I’ve also been a Macintosh person since late 1983 but did not do a major switch to a Mac as my basic computing platform until I found MachTen by Tenon Intersystems Inc., which is a version of BSD Unix that runs as a Mac application. That let me run a single platform and still get my Unix fix. Then a year or so ago, Apple Computer Inc. started shipping the first version of OSX, a full-fledged Unix system with a Mac-like shell over it. It was not quite as good at being Unix as MachTen was – and the Tenon user support was better than Apple’s – but the advantages of a unified system got me to switch.

Now Apple has released an upgrade to OSX and it’s a great Unix and a great Mac. OSX was always solid – only one of my five Macs running OSX ever crashed and only twice at that – but OSX was a bit slow and had some funny quirks.
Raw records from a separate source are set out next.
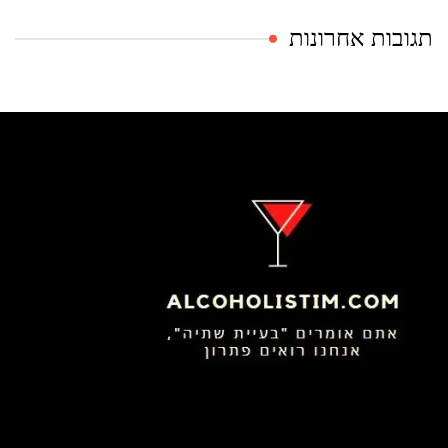
תגובות אחרונות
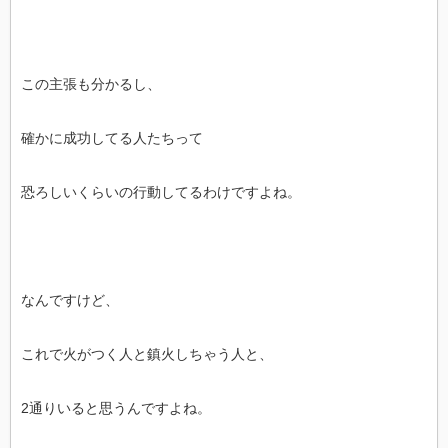
この主張も分かるし、
確かに成功してる人たちって
恐ろしいくらいの行動してるわけですよね。
なんですけど、
これで火がつく人と鎮火しちゃう人と、
2通りいると思うんですよね。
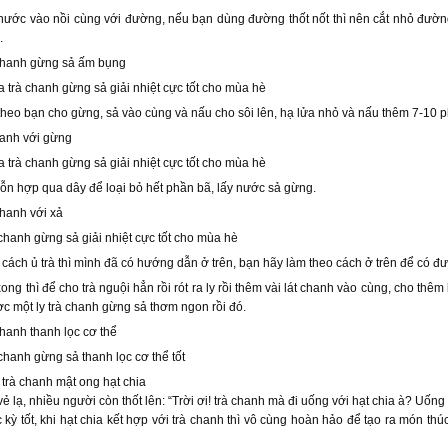
nước vào nồi cùng với đường, nếu bạn dùng đường thốt nốt thì nên cắt nhỏ đườn
.
 chanh gừng sả ấm bụng
 trà chanh gừng sả giải nhiệt cực tốt cho mùa hè
theo bạn cho gừng, sả vào cùng và nấu cho sôi lên, hạ lửa nhỏ và nấu thêm 7-10 ph
canh với gừng
 trà chanh gừng sả giải nhiệt cực tốt cho mùa hè
ỗn hợp qua dây để loại bỏ hết phần bã, lấy nước sả gừng.
chanh với xả
chanh gừng sả giải nhiệt cực tốt cho mùa hè
 cách ủ trà thì mình đã có hướng dẫn ở trên, bạn hãy làm theo cách ở trên để có đượ
xong thì để cho trà nguội hẳn rồi rót ra ly rồi thêm vài lát chanh vào cùng, cho thê
c một ly trà chanh gừng sả thơm ngon rồi đó.
chanh thanh lọc cơ thể
chanh gừng sả thanh lọc cơ thể tốt
 trà chanh mật ong hạt chia
ẻ lạ, nhiều người còn thốt lên: “Trời ơi! trà chanh mà đi uống với hạt chia à? Uốn
c kỳ tốt, khi hạt chia kết hợp với trà chanh thì vô cùng hoàn hảo để tạo ra món t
OSX 10.2 has fixed all of that and is now fast, clean and a Unix geek’s dream.

And for you other Unix geeks, note that Version 10.2 boasts the following: every BSD and gnu command I ever use other than the gnu wdiff file comparison utility; 549 commands in /usr/bin, 35 in /bin, 60 in /sbin, 169 in /usr/sbin; a full development environment; open source; IPv6; Apache Web server; name server; sshd; sendmail; and procmail. And for you window-based personal computer (note I did not say “PC”) folks, Version 10.2 features thousands of applications, including up-to-date Microsoft Office and Internet Explorer. Good stuff.

The ads say that OSX 10.2 can be a good network citizen in a Windows shop, and I’ll have to try some of that out when I figure out why I need to interact with a Windows network.

So I’m in hog heaven, even if I’m almost alone in Harvard’s central administration in using a Mac – and even though OSX 10.2 did away with the smiling Mac on startup, much to the annoyance of Mac purists.

Disclaimer: My use of Macs is a perfect example of how Harvard’s and my opinions are not necessarily the same, but the university tolerates me (most of the time).